Data to process -
========================================================================

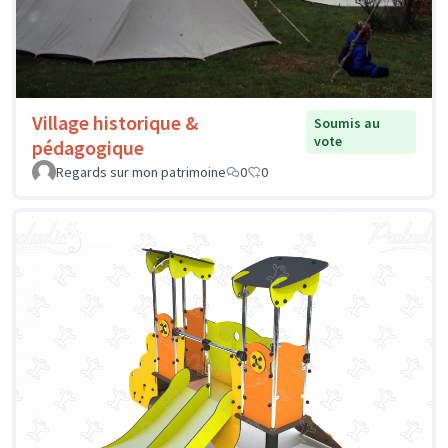
Village historique &
Soumis au
vote
pédagogique
Regards sur mon patrimoine
0
0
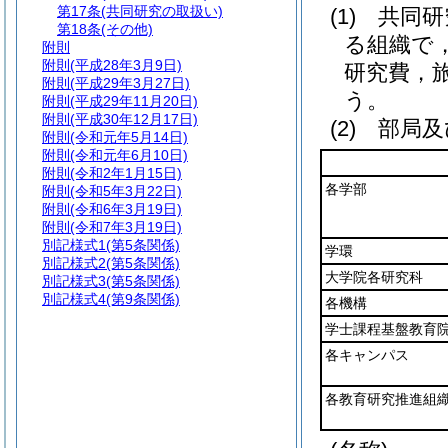
第17条
(共同研究の取扱い)
(1)
共同研
第18条
(その他)
る組織で
附則
附則
(平成28年3月9日)
研究費，
附則
(平成29年3月27日)
う。
附則
(平成29年11月20日)
附則
(平成30年12月17日)
(2)
部局
附則
(令和元年5月14日)
附則
(令和元年6月10日)
附則
(令和2年1月15日)
各学部
附則
(令和5年3月22日)
附則
(令和6年3月19日)
附則
(令和7年3月19日)
別記様式1
(第5条関係)
学環
別記様式2
(第5条関係)
大学院各研究科
別記様式3
(第5条関係)
別記様式4
(第9条関係)
各機構
学士課程基盤教育
各キャンパス
各教育研究推進組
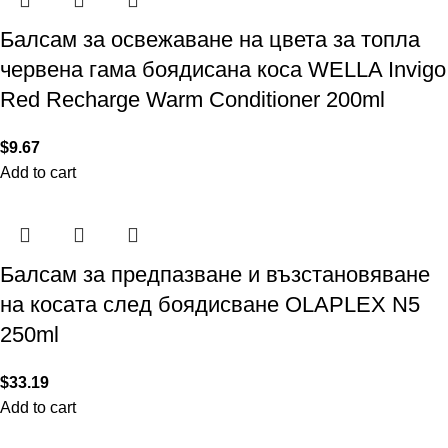
Балсам за освежаване на цвета за топла
червена гама боядисана коса WELLA Invigo
Red Recharge Warm Conditioner 200ml
$
9.67
Add to cart
Балсам за предпазване и възстановяване
на косата след боядисване OLAPLEX N5
250ml
$
33.19
Add to cart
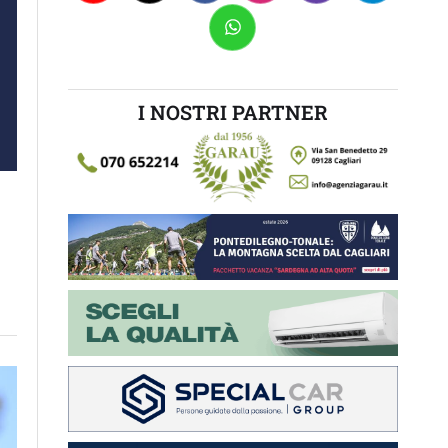
I NOSTRI PARTNER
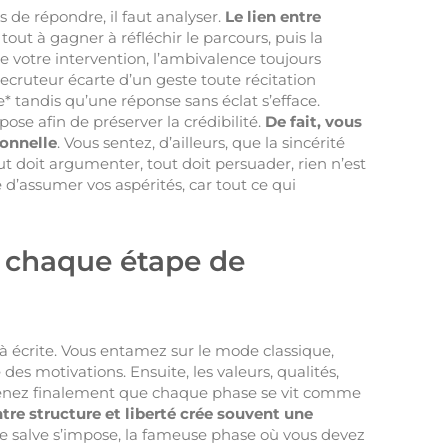
 de répondre, il faut analyser.
Le lien entre
 tout à gagner à réfléchir le parcours, puis la
 votre intervention, l’ambivalence toujours
recruteur écarte d’un geste toute récitation
* tandis qu’une réponse sans éclat s’efface.
ose afin de préserver la crédibilité.
De fait, vous
ionnelle
. Vous sentez, d’ailleurs, que la sincérité
out doit argumenter, tout doit persuader, rien n’est
 d’assumer vos aspérités, car tout ce qui
à chaque étape de
à écrite. Vous entamez sur le mode classique,
 des motivations. Ensuite, les valeurs, qualités,
mprenez finalement que chaque phase se vit comme
ntre structure et liberté crée souvent une
ère salve s’impose, la fameuse phase où vous devez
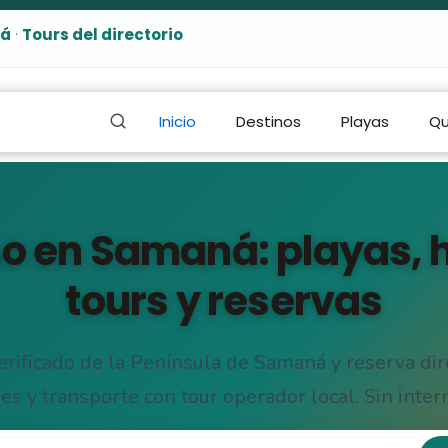
ná
·
Tours del directorio
Inicio
Destinos
Playas
Qu
o en Samaná: playas, h
tours y reservas
verificado de la Península de Samaná y reserva dir
es y transporte con tour operador local. Sin inter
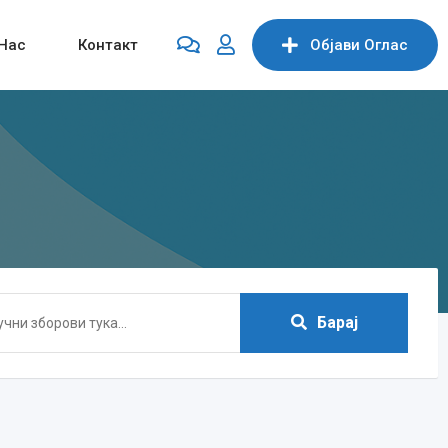
Нас
Контакт
Објави Oглас
Барај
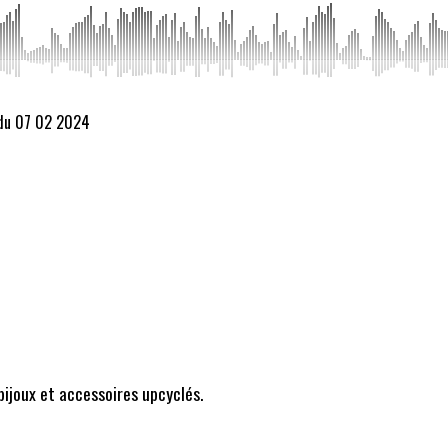
 du 07 02 2024
ijoux et accessoires upcyclés.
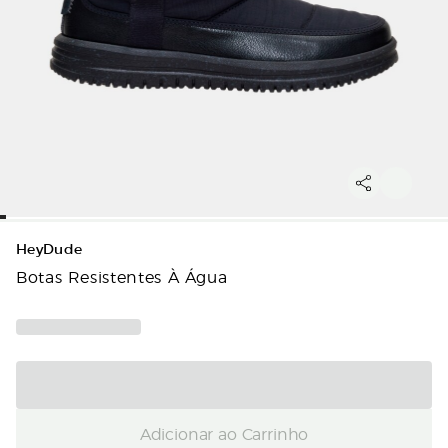
HeyDude
Botas Resistentes À Água
Adicionar ao Carrinho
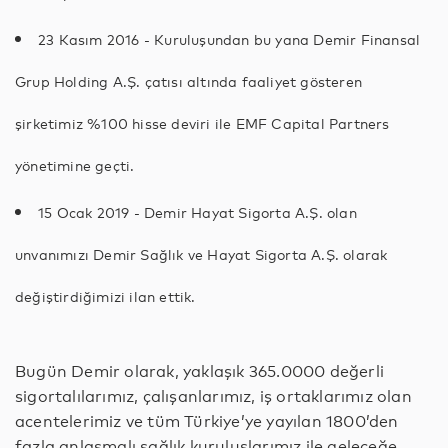
23 Kasım 2016 - Kuruluşundan bu yana Demir Finansal
Grup Holding A.Ş. çatısı altında faaliyet gösteren
şirketimiz %100 hisse deviri ile EMF Capital Partners
yönetimine geçti.
15 Ocak 2019 - Demir Hayat Sigorta A.Ş. olan
unvanımızı Demir Sağlık ve Hayat Sigorta A.Ş. olarak
değiştirdiğimizi ilan ettik.
Bugün Demir olarak, yaklaşık 365.0000 değerli
sigortalılarımız, çalışanlarımız, iş ortaklarımız olan
acentelerimiz ve tüm Türkiye’ye yayılan 1800’den
fazla anlaşmalı sağlık kuruluşlarımız ile geleceğe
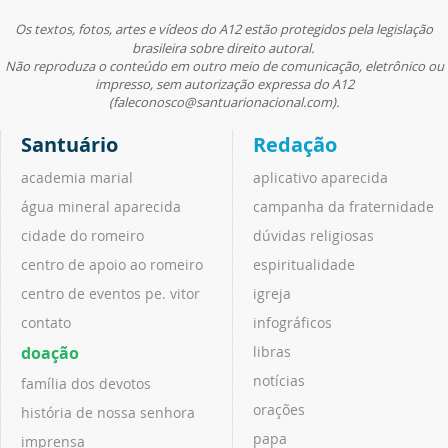
Os textos, fotos, artes e vídeos do A12 estão protegidos pela legislação
brasileira sobre direito autoral.
Não reproduza o conteúdo em outro meio de comunicação, eletrônico ou
impresso, sem autorização expressa do A12
(faleconosco@santuarionacional.com).
Santuário
Redação
academia marial
aplicativo aparecida
água mineral aparecida
campanha da fraternidade
cidade do romeiro
dúvidas religiosas
centro de apoio ao romeiro
espiritualidade
centro de eventos pe. vitor
igreja
contato
infográficos
doação
libras
notícias
família dos devotos
orações
história de nossa senhora
papa
imprensa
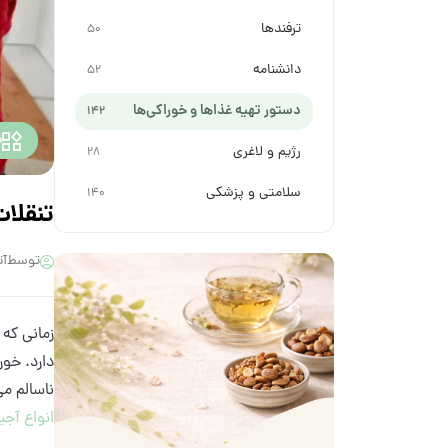
ترفندها
50
دانشنامه
52
دستور تهیه غذاها و خوراکی‌ها
142
د
رژیم و لاغری
28
سلامتی و پزشکی
140
تنقلا
توسط
آت
زمانی که 
دارد. خور
ناسالم می
انواع آجی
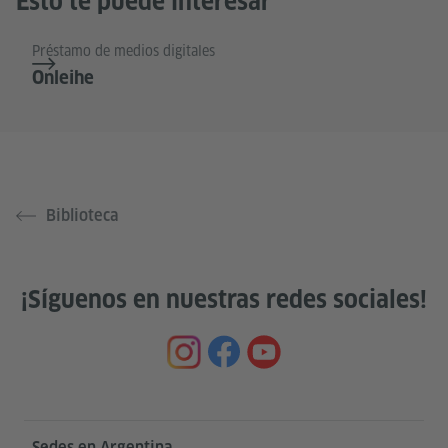
Esto te puede interesar
Préstamo de medios digitales
Onleihe
Biblioteca
¡Síguenos en nuestras redes sociales!
Service- und Informationsbereich
Sedes en Argentina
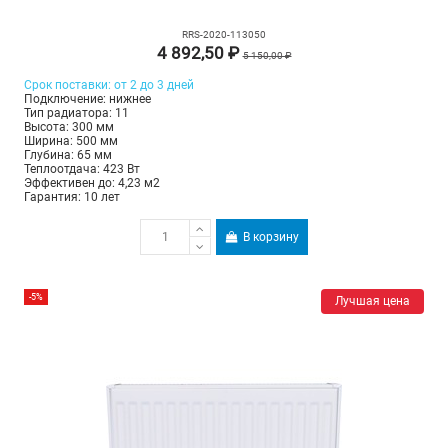
RRS-2020-113050
4 892,50 ₽
5 150,00 ₽
Срок поставки: от 2 до 3 дней
Подключение: нижнее
Тип радиатора: 11
Высота: 300 мм
Ширина: 500 мм
Глубина: 65 мм
Теплоотдача: 423 Вт
Эффективен до: 4,23 м2
Гарантия: 10 лет
В корзину
-5%
Лучшая цена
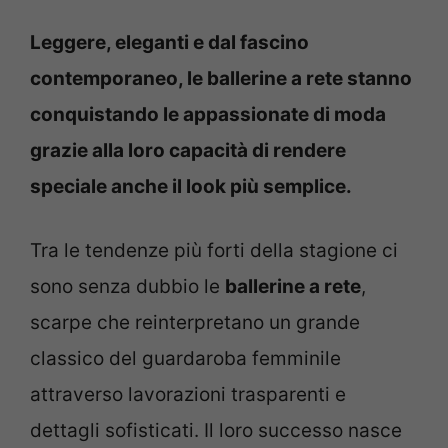
Leggere, eleganti e dal fascino
contemporaneo, le ballerine a rete stanno
conquistando le appassionate di moda
grazie alla loro capacità di rendere
speciale anche il look più semplice.
Tra le tendenze più forti della stagione ci
sono senza dubbio le
ballerine a rete
,
scarpe che reinterpretano un grande
classico del guardaroba femminile
attraverso lavorazioni trasparenti e
dettagli sofisticati. Il loro successo nasce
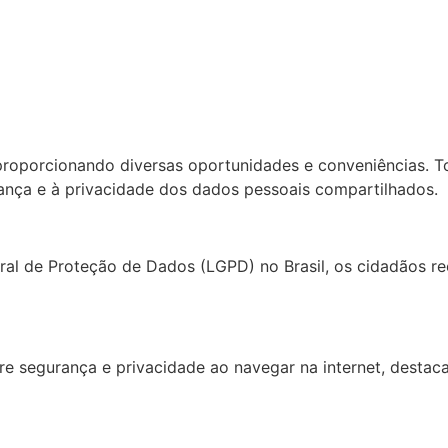
 proporcionando diversas oportunidades e conveniências. T
rança e à privacidade dos dados pessoais compartilhados.
al de Proteção de Dados (LGPD) no Brasil, os cidadãos re
re segurança e privacidade ao navegar na internet, destac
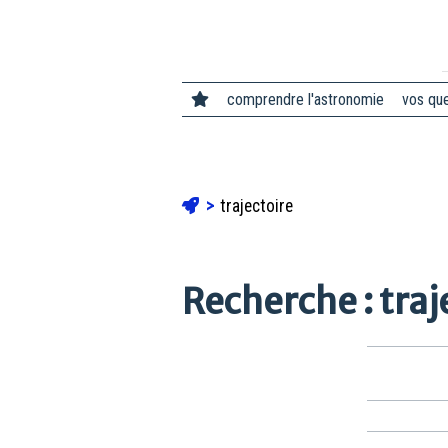
comprendre l'astronomie
vos qu
trajectoire
Recherche : traj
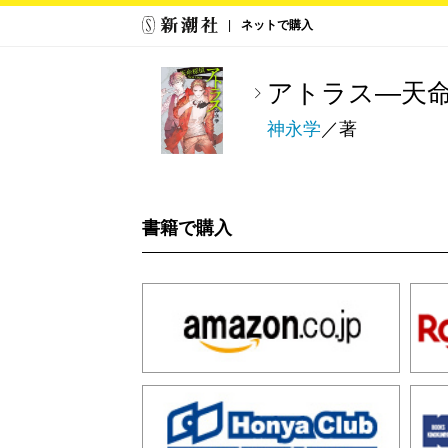
ネットで購入
アトラス―天命探偵
神永学
／著
書籍で購入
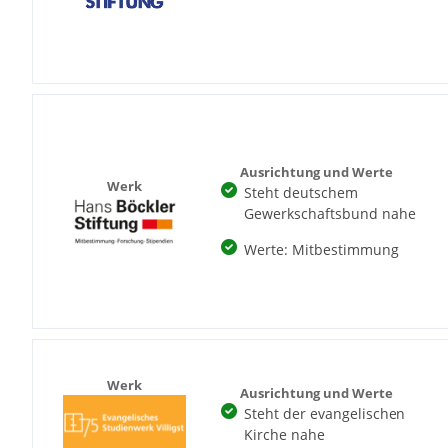
Ausrichtung und Werte
Werk
Steht deutschem
Gewerkschaftsbund nahe
Werte: Mitbestimmung
Werk
Ausrichtung und Werte
Steht der evangelischen
Kirche nahe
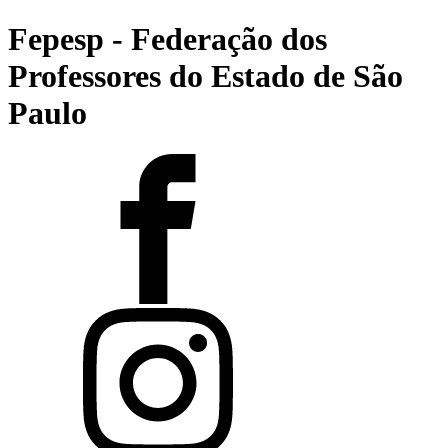
Fepesp - Federação dos
Professores do Estado de São
Paulo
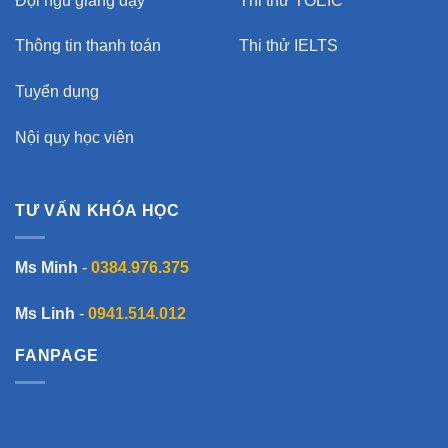
Đội ngũ giảng dạy
Thi thử TOEIC
Thông tin thanh toán
Thi thử IELTS
Tuyển dụng
Nội quy học viên
TƯ VẤN KHÓA HỌC
Ms Minh
-
0384.976.375
Ms Linh
-
0941.514.012
FANPAGE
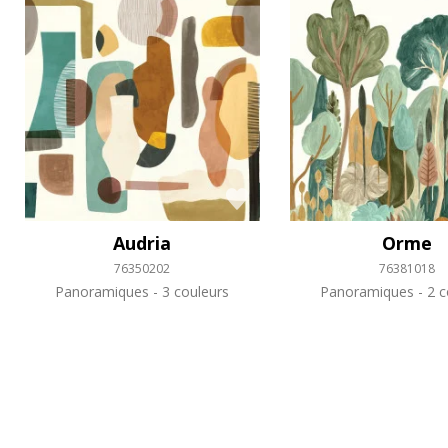
Audria
Orme
76350202
76381018
Panoramiques
3 couleurs
Panoramiques
2 c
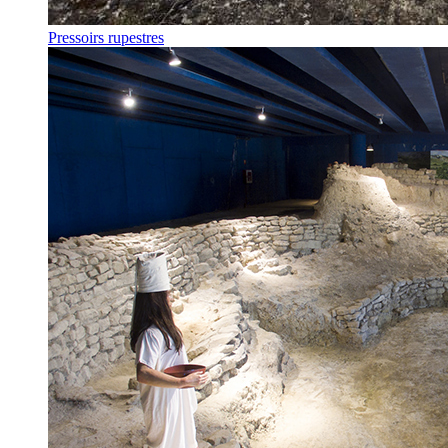
Pressoirs rupestres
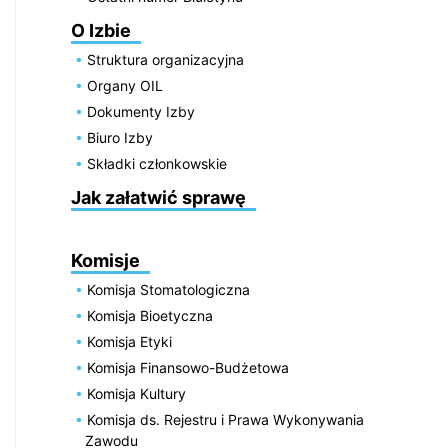
O Izbie
Struktura organizacyjna
Organy OIL
Dokumenty Izby
Biuro Izby
Składki członkowskie
Jak załatwić sprawę
Komisje
Komisja Stomatologiczna
Komisja Bioetyczna
Komisja Etyki
Komisja Finansowo-Budżetowa
Komisja Kultury
Komisja ds. Rejestru i Prawa Wykonywania
Zawodu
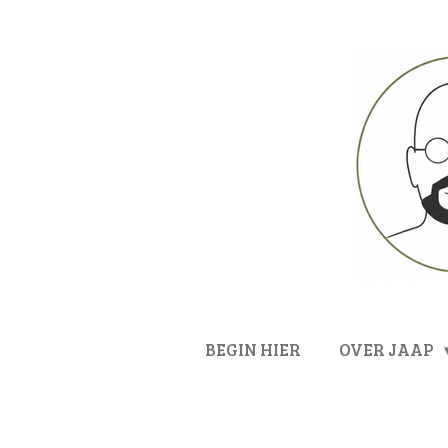
Ga
direct
naar
de
hoofdinhoud
BEGIN HIER
OVER JAAP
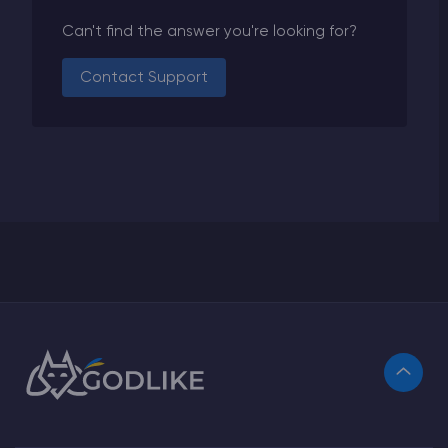
Can't find the answer you're looking for?
Contact Support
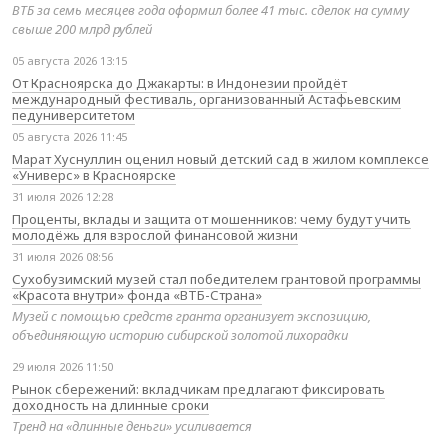
ВТБ за семь месяцев года оформил более 41 тыс. сделок на сумму
свыше 200 млрд рублей
05 августа 2026 13:15
От Красноярска до Джакарты: в Индонезии пройдёт
международный фестиваль, организованный Астафьевским
педуниверситетом
05 августа 2026 11:45
Марат Хуснуллин оценил новый детский сад в жилом комплексе
«Универс» в Красноярске
31 июля 2026 12:28
Проценты, вклады и защита от мошенников: чему будут учить
молодёжь для взрослой финансовой жизни
31 июля 2026 08:56
Сухобузимский музей стал победителем грантовой программы
«Красота внутри» фонда «ВТБ-Страна»
Музей с помощью средств гранта организует экспозицию,
объединяющую историю сибирской золотой лихорадки
29 июля 2026 11:50
Рынок сбережений: вкладчикам предлагают фиксировать
доходность на длинные сроки
Тренд на «длинные деньги» усиливается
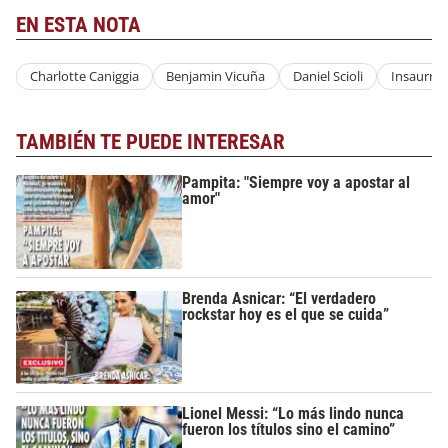
EN ESTA NOTA
Charlotte Caniggia
Benjamin Vicuña
Daniel Scioli
Insaurral
TAMBIÉN TE PUEDE INTERESAR
Pampita: "Siempre voy a apostar al
amor"
Brenda Asnicar: “El verdadero
rockstar hoy es el que se cuida”
Lionel Messi: “Lo más lindo nunca
fueron los títulos sino el camino”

========================================================================

Exercise instructions - Find every line in the records that holds the word "Komisja", then state the count alone.

Result for this task - 6